What are you reading?
I have three books on the go that I’ve been trying to finish for the last year: ‘Less Than Zero’ by Bret Easton Ellis , ‘A Little Life’ by Hanya Yanagihara and ‘Colourless Tsukuru Tazaki and His Years of Pilgrimage’ by Haruki Murakami.
What gender barriers have you had to hurdle?
Not many to date, I have been lucky. However, I think I am quite good at standing my ground when situations do arise whether gender based or not, and i also walk away from things and let them go, so that the other party involved has to think about things.
How can the world be made a better place for women?
I think if women and men could accept both their places and roles in society on an equal footing and work together, the world would be a better place for everyone, regardless of specific gender .
Describe your perfect day?
A friend once told me to find one thing in each day that you love. Maybe that way each day can be a perfect day. Perfect days would need to include, amongst other things: the sea, the sun, art, a city, people, space to breathe, chocolate and the man that I love …. but maybe not all at once!

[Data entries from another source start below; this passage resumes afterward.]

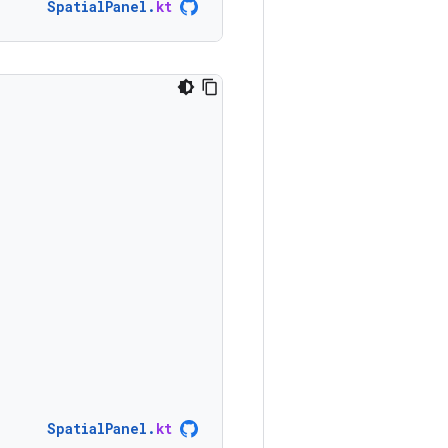
SpatialPanel
.
kt
SpatialPanel
.
kt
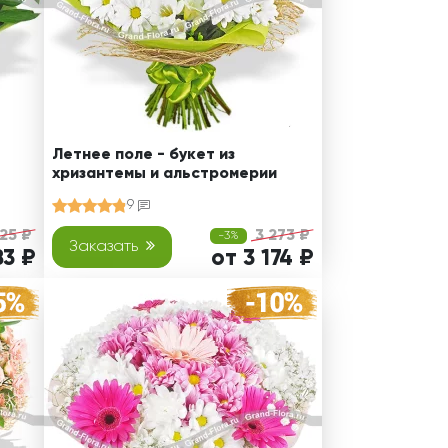
Летнее поле - букет из
хризантемы и альстромерии
9
25 ₽
3 273 ₽
-3%
Заказать
83 ₽
от 3 174 ₽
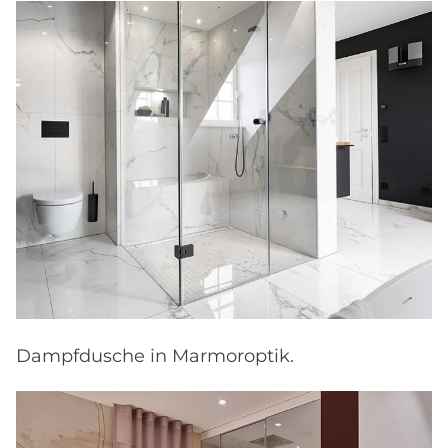
Dampfdusche in Marmoroptik.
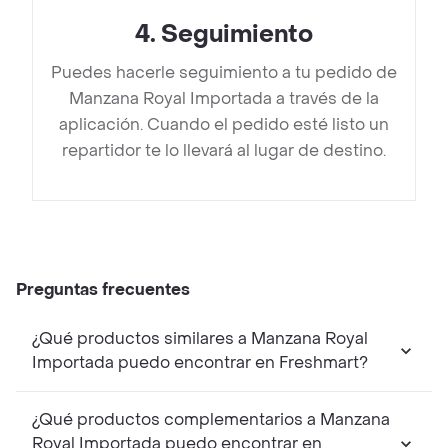
4
.
Seguimiento
Puedes hacerle seguimiento a tu pedido de
Manzana Royal Importada a través de la
aplicación. Cuando el pedido esté listo un
repartidor te lo llevará al lugar de destino.
Preguntas frecuentes
¿Qué productos similares a Manzana Royal
Importada puedo encontrar en Freshmart?
¿Qué productos complementarios a Manzana
Royal Importada puedo encontrar en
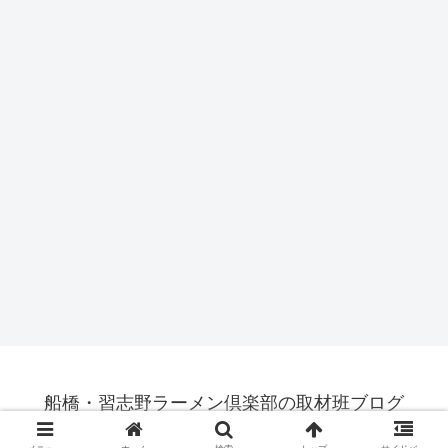
船橋・習志野ラーメン倶楽部の取材班ブログ
© 2015-2026 船橋・習志野ラーメン倶楽部の取材班ブログ.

We've noticed there really aren't many (if any) statues of women around Cornwall - who would you see remembered?
This is a really hard one. I think it would be great if each district in Cornwall could vote for a woman that they felt should be remembered, then there could be six statues! Whether it’s the lady who works in the fish and chip shop or the next potential female noble peace prize winner .
Give us a tip?
Ok, here’s a quid. Be kind but take no shit. Listen more. See both sides of an argument. Remember that a smile can work miracles .
That’s five tips .
About Jessica Artist Jessica Cooper lives in Newlyn and has lived and worked in West Penwith’s weather worn landscape for most of her life. She studied at Falmouth College and Goldsmith’s College, London and is a member of the NSA, PSA and an RWA. She exhibits regularly on a national and international basis, including exhibitions at The Exchange and Newlyn Art Gallery, the RWA, Tate St. Ives, Kestle Barton, Tremenheere Sculpture Gardens and the New York and International Art Fairs with Edgar Modern Fine Art. Cooper’s work is permanently on show at The Belgrave, St. Ives and Beyond The Sea, Padstow . She has received awards for drawing from the University of the West of England and has been shortlisted for the NOAC and Art Rooms exhibitions. Cooper has worked on design projects and product ranges, in collaboration with Arbor ( USA ), Nathan Outlaw ( St. Enodoc Hotel ), Tate Enterprises and Tate St. Ives, Simon Marsh ( Paupers Press ), Art Press, King + McGraw ( John Lewis ), Tremenheere Sculpture Gardens, Seasalt ( Cornwall ).